START Data for analysis

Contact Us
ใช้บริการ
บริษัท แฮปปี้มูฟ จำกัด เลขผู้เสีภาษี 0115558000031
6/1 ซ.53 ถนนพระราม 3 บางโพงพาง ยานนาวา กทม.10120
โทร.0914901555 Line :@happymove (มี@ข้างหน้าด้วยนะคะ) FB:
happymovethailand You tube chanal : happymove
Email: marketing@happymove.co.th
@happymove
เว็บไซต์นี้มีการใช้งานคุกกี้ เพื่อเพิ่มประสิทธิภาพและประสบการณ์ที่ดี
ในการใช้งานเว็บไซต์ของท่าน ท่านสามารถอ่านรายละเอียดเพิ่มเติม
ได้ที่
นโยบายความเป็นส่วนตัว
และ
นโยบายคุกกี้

END Data for analysis
START Data for analysis

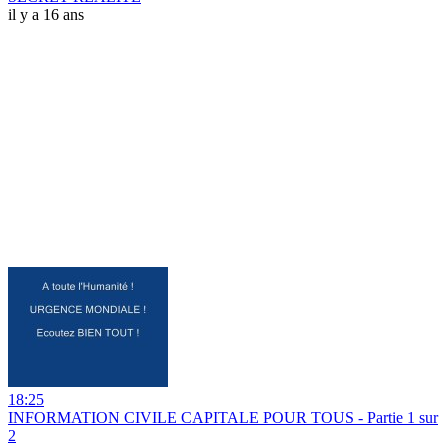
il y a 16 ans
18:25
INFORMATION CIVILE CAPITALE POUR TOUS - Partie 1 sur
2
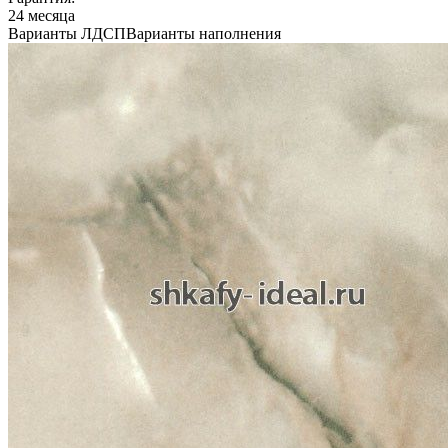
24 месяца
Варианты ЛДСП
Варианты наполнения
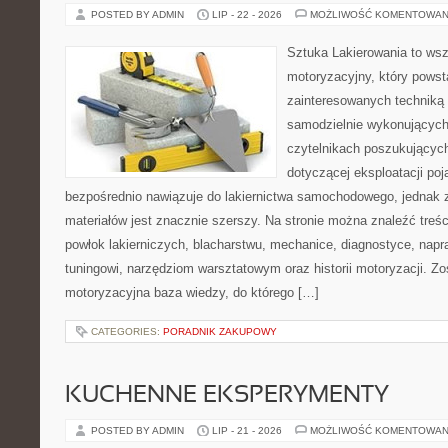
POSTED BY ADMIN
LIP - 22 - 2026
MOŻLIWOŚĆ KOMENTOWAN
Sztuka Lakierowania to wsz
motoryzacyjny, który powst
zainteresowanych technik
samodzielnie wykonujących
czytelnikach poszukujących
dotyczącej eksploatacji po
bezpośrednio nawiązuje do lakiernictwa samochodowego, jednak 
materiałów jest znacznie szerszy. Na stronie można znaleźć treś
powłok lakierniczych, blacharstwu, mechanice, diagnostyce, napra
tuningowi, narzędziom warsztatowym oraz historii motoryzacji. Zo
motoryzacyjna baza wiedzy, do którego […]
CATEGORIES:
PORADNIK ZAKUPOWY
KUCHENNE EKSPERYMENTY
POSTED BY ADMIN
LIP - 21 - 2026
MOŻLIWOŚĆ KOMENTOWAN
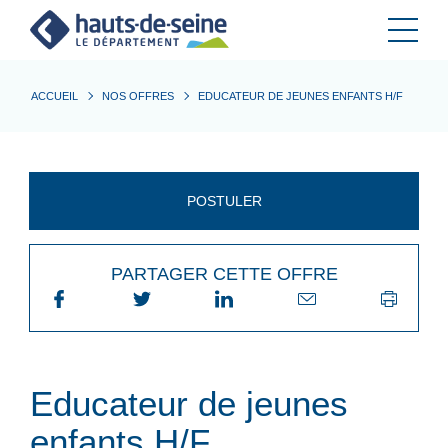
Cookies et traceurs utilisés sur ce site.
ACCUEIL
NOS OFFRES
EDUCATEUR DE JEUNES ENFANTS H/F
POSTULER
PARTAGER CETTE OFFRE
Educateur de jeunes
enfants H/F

END Data for analysis
START Data for analysis

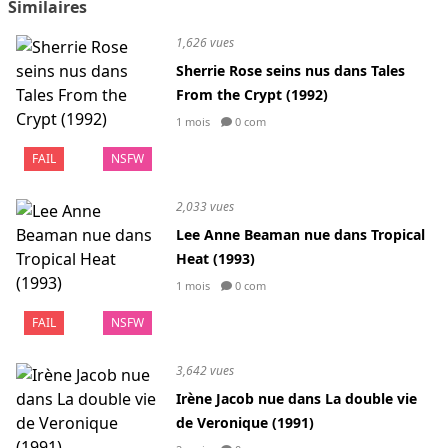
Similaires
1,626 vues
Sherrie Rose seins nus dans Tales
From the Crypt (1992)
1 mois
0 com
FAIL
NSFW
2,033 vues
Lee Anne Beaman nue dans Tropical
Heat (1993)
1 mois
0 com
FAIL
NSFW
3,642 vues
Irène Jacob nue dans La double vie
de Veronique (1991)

END Data for analysis

Work required =
Which lines run from the one holding "บริษัท แฮปปี้มูฟ จำกัด" through the one holding "นโยบายคุกกี้" in the records above? Repeat them exactly, both included, and nothing more.

Result below =
บริษัท แฮปปี้มูฟ จำกัด เลขผู้เสีภาษี 0115558000031
6/1 ซ.53 ถนนพระราม 3 บางโพงพาง ยานนาวา กทม.10120
โทร.0914901555 Line :@happymove (มี@ข้างหน้าด้วยนะคะ) FB:
happymovethailand You tube chanal : happymove
Email: marketing@happymove.co.th
@happymove
เว็บไซต์นี้มีการใช้งานคุกกี้ เพื่อเพิ่มประสิทธิภาพและประสบการณ์ที่ดี
ในการใช้งานเว็บไซต์ของท่าน ท่านสามารถอ่านรายละเอียดเพิ่มเติม
ได้ที่
นโยบายความเป็นส่วนตัว
และ
นโยบายคุกกี้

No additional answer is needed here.